[Opening SUPPLIED RECORDS section]

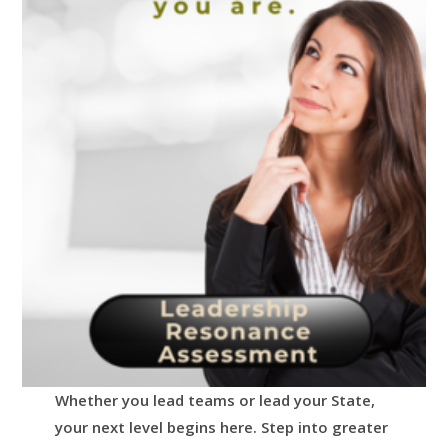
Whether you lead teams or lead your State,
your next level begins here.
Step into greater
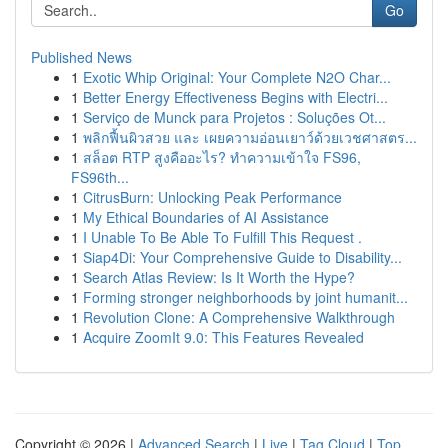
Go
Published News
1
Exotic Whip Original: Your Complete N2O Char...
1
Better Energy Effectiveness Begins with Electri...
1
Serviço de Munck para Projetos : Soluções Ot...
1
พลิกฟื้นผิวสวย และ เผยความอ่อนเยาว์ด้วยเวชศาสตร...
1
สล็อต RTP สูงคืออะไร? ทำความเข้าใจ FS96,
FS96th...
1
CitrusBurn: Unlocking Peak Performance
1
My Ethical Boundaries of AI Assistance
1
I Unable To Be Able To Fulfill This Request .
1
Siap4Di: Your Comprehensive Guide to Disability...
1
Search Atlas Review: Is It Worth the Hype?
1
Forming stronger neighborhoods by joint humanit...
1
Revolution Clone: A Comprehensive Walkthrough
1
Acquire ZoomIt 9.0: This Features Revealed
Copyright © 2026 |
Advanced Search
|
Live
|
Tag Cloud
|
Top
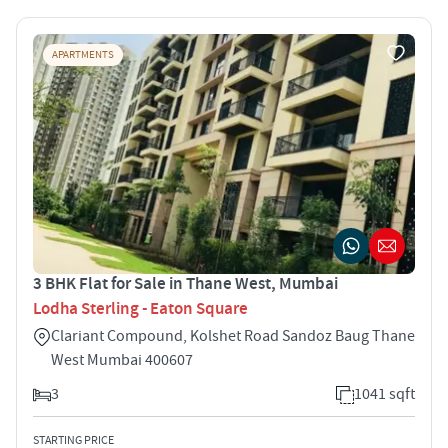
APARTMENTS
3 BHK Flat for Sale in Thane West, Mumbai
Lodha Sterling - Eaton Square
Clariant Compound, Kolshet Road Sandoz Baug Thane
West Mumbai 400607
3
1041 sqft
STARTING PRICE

[Closing SUPPLIED RECORDS section]

TASK STATEMENT:
Only the lines from the one containing "CitrusBurn: Unlocking Peak Performance" through the last line of the entries, both included, should be repeated exactly, and the pictures should be left out.

RESPONSE AREA:
CitrusBurn: Unlocking Peak Performance
1
My Ethical Boundaries of AI Assistance
1
I Unable To Be Able To Fulfill This Request .
1
Siap4Di: Your Comprehensive Guide to Disability...
1
Search Atlas Review: Is It Worth the Hype?
1
Forming stronger neighborhoods by joint humanit...
1
Revolution Clone: A Comprehensive Walkthrough
1
Acquire ZoomIt 9.0: This Features Revealed
Copyright © 2026 |
Advanced Search
|
Live
|
Tag Cloud
|
Top
APARTMENTS
3 BHK Flat for Sale in Thane West, Mumbai
Lodha Sterling - Eaton Square
Clariant Compound, Kolshet Road Sandoz Baug Thane
West Mumbai 400607
3
1041 sqft
STARTING PRICE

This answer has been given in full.